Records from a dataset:

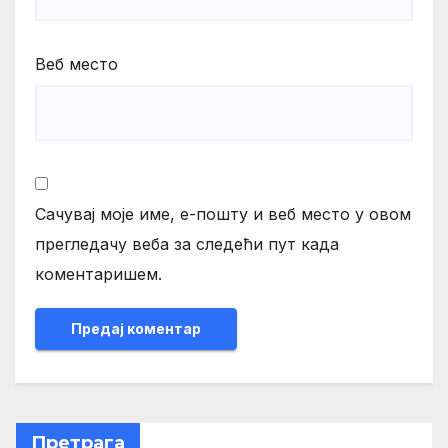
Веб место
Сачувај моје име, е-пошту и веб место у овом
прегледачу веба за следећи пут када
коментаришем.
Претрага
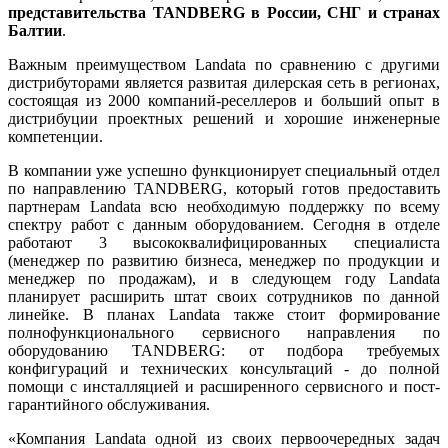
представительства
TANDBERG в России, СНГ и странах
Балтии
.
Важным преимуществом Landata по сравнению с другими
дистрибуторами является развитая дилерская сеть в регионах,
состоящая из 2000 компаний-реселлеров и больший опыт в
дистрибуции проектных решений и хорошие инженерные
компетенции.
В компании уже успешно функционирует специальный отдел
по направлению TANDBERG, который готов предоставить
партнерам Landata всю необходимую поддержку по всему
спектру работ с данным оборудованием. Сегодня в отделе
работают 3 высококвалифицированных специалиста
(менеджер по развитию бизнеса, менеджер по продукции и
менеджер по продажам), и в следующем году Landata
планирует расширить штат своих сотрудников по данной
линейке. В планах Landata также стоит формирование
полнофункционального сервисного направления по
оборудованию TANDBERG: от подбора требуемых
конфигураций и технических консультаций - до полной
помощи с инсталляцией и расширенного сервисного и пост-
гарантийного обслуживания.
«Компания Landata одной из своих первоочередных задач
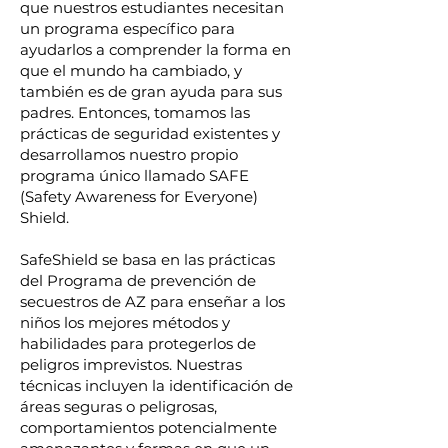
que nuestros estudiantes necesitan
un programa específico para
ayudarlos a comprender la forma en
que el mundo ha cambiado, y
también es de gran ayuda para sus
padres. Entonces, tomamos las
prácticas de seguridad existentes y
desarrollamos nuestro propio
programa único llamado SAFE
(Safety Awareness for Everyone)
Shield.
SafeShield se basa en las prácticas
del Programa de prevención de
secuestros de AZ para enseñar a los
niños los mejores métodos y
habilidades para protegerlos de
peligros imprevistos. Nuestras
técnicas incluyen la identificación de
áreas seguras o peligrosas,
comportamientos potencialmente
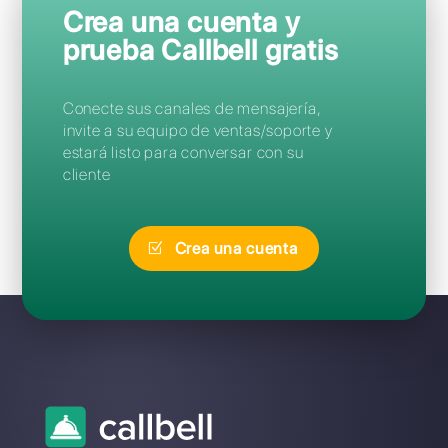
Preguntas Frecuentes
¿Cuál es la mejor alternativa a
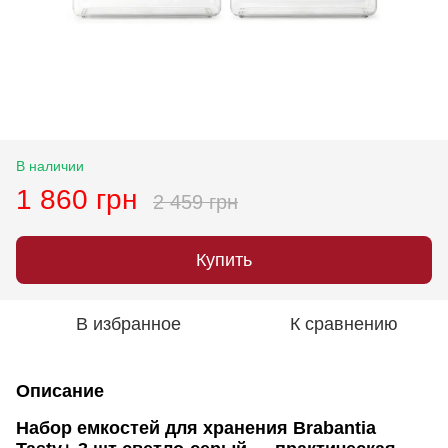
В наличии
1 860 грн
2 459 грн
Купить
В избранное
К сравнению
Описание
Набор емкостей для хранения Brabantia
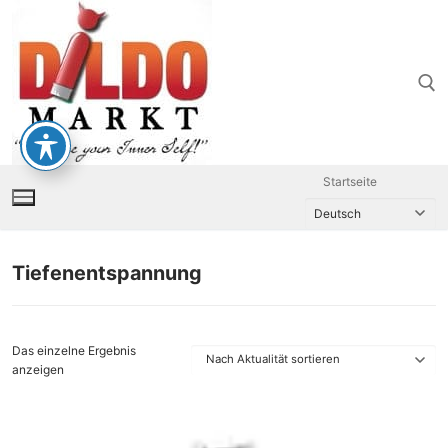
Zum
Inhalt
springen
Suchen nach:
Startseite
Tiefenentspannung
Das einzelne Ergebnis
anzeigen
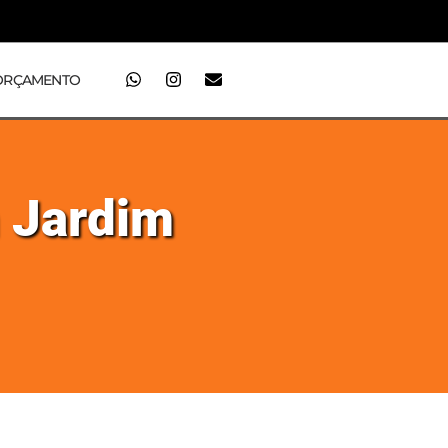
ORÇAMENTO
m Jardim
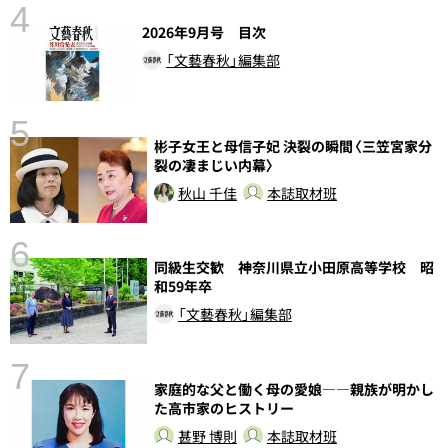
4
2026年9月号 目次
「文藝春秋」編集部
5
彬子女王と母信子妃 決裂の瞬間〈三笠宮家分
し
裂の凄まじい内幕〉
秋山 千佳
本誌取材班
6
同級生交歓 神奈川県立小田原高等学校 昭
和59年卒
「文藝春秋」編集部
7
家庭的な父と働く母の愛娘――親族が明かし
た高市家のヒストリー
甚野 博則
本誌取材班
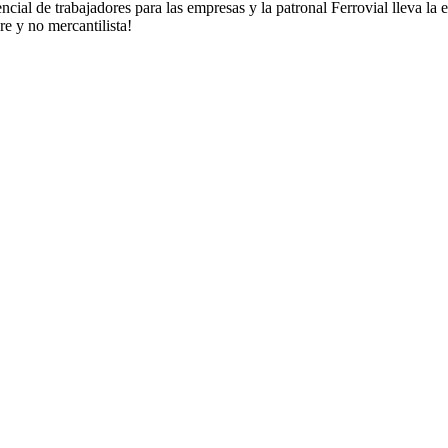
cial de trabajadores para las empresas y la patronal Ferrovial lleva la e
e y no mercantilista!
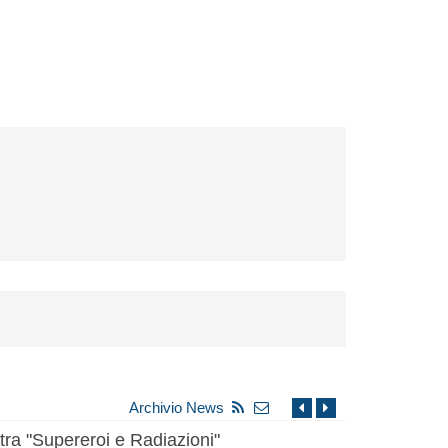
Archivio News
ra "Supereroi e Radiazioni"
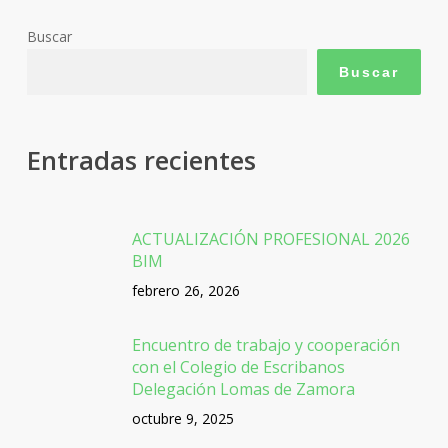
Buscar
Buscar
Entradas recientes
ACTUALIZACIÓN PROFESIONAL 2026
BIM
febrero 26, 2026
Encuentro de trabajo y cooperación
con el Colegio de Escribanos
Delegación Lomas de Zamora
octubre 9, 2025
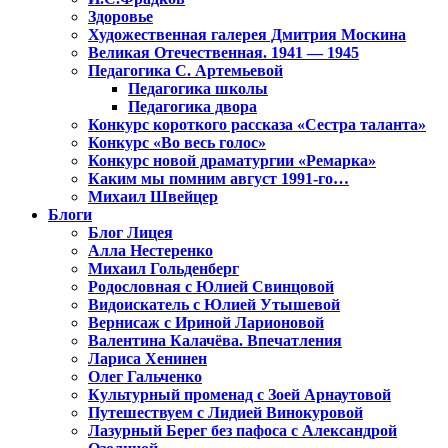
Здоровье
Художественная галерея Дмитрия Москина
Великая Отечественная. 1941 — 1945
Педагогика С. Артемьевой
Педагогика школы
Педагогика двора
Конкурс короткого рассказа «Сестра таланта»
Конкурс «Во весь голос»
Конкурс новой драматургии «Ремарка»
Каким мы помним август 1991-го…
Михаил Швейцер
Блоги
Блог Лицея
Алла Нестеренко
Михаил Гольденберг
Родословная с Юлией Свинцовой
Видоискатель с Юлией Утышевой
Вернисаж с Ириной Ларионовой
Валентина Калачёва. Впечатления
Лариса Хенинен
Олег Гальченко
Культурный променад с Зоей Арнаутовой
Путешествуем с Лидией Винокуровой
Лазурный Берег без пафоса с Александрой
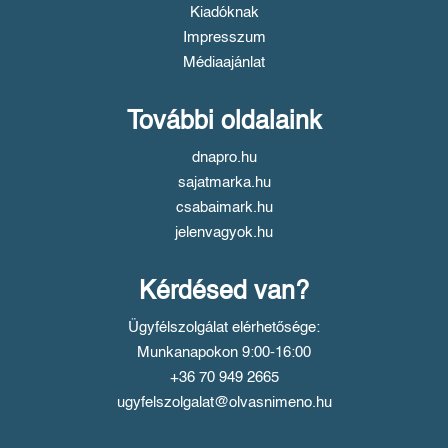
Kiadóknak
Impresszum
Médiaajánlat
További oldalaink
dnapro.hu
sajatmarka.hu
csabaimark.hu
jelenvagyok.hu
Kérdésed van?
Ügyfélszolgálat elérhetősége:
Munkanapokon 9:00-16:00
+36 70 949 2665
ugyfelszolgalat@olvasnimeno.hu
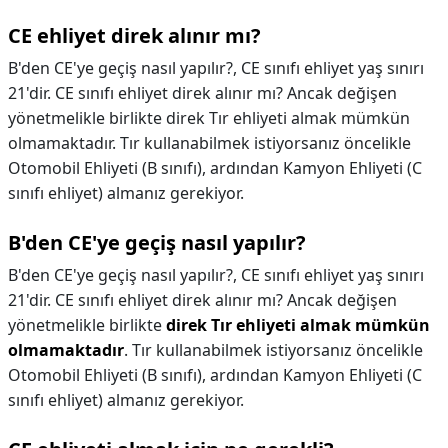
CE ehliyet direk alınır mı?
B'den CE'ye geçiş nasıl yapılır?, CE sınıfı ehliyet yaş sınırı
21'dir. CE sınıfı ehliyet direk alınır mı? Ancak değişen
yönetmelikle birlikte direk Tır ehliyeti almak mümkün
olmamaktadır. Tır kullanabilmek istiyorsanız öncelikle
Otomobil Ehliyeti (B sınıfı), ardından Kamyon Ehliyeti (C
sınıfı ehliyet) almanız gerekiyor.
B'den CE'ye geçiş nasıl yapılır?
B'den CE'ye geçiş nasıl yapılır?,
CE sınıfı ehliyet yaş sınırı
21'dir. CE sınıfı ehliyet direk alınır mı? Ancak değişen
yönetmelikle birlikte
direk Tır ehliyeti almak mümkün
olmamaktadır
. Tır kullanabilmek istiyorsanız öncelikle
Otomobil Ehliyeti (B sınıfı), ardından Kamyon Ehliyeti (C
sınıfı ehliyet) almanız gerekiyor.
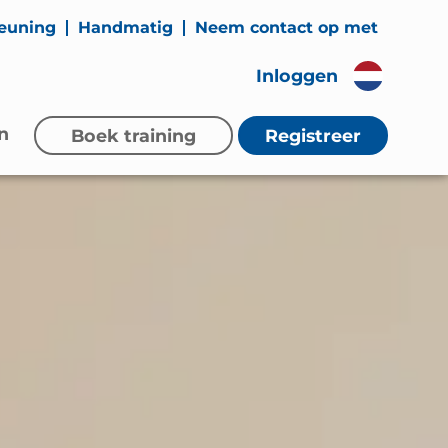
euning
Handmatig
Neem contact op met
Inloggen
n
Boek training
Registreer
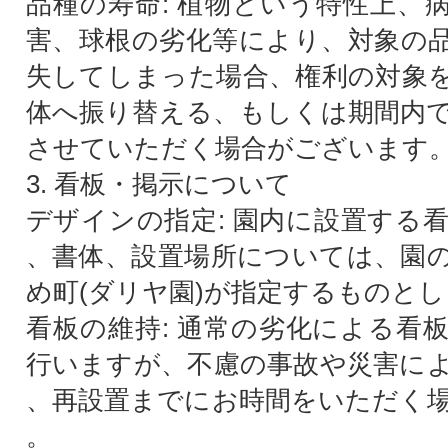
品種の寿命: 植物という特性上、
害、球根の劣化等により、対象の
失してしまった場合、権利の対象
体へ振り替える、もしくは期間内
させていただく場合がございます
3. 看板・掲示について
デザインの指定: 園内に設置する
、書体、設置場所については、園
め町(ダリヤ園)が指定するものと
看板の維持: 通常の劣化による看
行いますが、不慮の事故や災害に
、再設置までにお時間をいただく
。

What the task requires
Only the words belong in your copy: restate the data above exactly and leave the images out.

Written solution
Веб место
Сачувај моје име, е-пошту и веб место у овом
прегледачу веба за следећи пут када
коментаришем.
Претрага
представительства
TANDBERG в России, СНГ и странах
Балтии
.
Важным преимуществом Landata по сравнению с другими
дистрибуторами является развитая дилерская сеть в регионах,
состоящая из 2000 компаний-реселлеров и больший опыт в
дистрибуции проектных решений и хорошие инженерные
компетенции.
В компании уже успешно функционирует специальный отдел
по направлению TANDBERG, который готов предоставить
партнерам Landata всю необходимую поддержку по всему
спектру работ с данным оборудованием. Сегодня в отделе
работают 3 высококвалифицированных специалиста
(менеджер по развитию бизнеса, менеджер по продукции и
менеджер по продажам), и в следующем году Landata
планирует расширить штат своих сотрудников по данной
линейке. В планах Landata также стоит формирование
полнофункционального сервисного направления по
оборудованию TANDBERG: от подбора требуемых
конфигураций и технических консультаций - до полной
помощи с инсталляцией и расширенного сервисного и пост-
гарантийного обслуживания.
«Компания Landata одной из своих первоочередных задач
que nuestros estudiantes necesitan
un programa específico para
ayudarlos a comprender la forma en
que el mundo ha cambiado, y
también es de gran ayuda para sus
padres. Entonces, tomamos las
prácticas de seguridad existentes y
desarrollamos nuestro propio
programa único llamado SAFE
(Safety Awareness for Everyone)
Shield.
SafeShield se basa en las prácticas
del Programa de prevención de
secuestros de AZ para enseñar a los
niños los mejores métodos y
habilidades para protegerlos de
peligros imprevistos. Nuestras
técnicas incluyen la identificación de
áreas seguras o peligrosas,
comportamientos potencialmente
Preguntas Frecuentes
¿Cuál es la mejor alternativa a
В наличии
1 860 грн
2 459 грн
Купить
В избранное
К сравнению
Описание
Набор емкостей для хранения Brabantia
Zum
Inhalt
springen
Suchen nach:
Startseite
Tiefenentspannung
Das einzelne Ergebnis
anzeigen
ORÇAMENTO
m Jardim
4
2026年9月号 目次
「文藝春秋」編集部
5
彬子女王と母信子妃 決裂の瞬間〈三笠宮家分
し
裂の凄まじい内幕〉
秋山 千佳
本誌取材班
6
同級生交歓 神奈川県立小田原高等学校 昭
和59年卒
「文藝春秋」編集部
7
家庭的な父と働く母の愛娘――親族が明かし
た高市家のヒストリー
甚野 博則
本誌取材班
cial de trabajadores para las empresas y la patronal Ferrovial lleva la e
e y no mercantilista!
Archivio News
ra "Supereroi e Radiazioni"
Buscar
Buscar
Entradas recientes
ACTUALIZACIÓN PROFESIONAL 2026
BIM
febrero 26, 2026
Encuentro de trabajo y cooperación
con el Colegio de Escribanos
Delegación Lomas de Zamora
octubre 9, 2025
Здоровье
Художественная галерея Дмитрия Москина
Великая Отечественная. 1941 — 1945
Педагогика С. Артемьевой
Педагогика школы
Педагогика двора
Конкурс короткого рассказа «Сестра таланта»
Конкурс «Во весь голос»
Конкурс новой драматургии «Ремарка»
Каким мы помним август 1991-го…
Михаил Швейцер
Блоги
Блог Лицея
Алла Нестеренко
Михаил Гольденберг
Родословная с Юлией Свинцовой
Видоискатель с Юлией Утышевой
Вернисаж с Ириной Ларионовой
Валентина Калачёва. Впечатления
Лариса Хенинен
Олег Гальченко
Культурный променад с Зоей Арнаутовой
Путешествуем с Лидией Винокуровой
Лазурный Берег без пафоса с Александрой
Kiadóknak
Impresszum
Médiaajánlat
További oldalaink
dnapro.hu
sajatmarka.hu
csabaimark.hu
jelenvagyok.hu
Kérdésed van?
Ügyfélszolgálat elérhetősége:
Munkanapokon 9:00-16:00
+36 70 949 2665
ugyfelszolgalat@olvasnimeno.hu
CE ehliyet direk alınır mı?
B'den CE'ye geçiş nasıl yapılır?, CE sınıfı ehliyet yaş sınırı
21'dir. CE sınıfı ehliyet direk alınır mı? Ancak değişen
yönetmelikle birlikte direk Tır ehliyeti almak mümkün
olmamaktadır. Tır kullanabilmek istiyorsanız öncelikle
Otomobil Ehliyeti (B sınıfı), ardından Kamyon Ehliyeti (C
sınıfı ehliyet) almanız gerekiyor.
B'den CE'ye geçiş nasıl yapılır?
B'den CE'ye geçiş nasıl yapılır?,
CE sınıfı ehliyet yaş sınırı
21'dir. CE sınıfı ehliyet direk alınır mı? Ancak değişen
yönetmelikle birlikte
direk Tır ehliyeti almak mümkün
olmamaktadır
. Tır kullanabilmek istiyorsanız öncelikle
Otomobil Ehliyeti (B sınıfı), ardından Kamyon Ehliyeti (C
sınıfı ehliyet) almanız gerekiyor.
euning
Handmatig
Neem contact op met
Inloggen
n
Boek training
Registreer
品種の寿命: 植物という特性上、
害、球根の劣化等により、対象の
失してしまった場合、権利の対象
体へ振り替える、もしくは期間内
させていただく場合がございます
3. 看板・掲示について
デザインの指定: 園内に設置する
、書体、設置場所については、園
め町(ダリヤ園)が指定するものと
看板の維持: 通常の劣化による看
行いますが、不慮の事故や災害に
、再設置までにお時間をいただく
。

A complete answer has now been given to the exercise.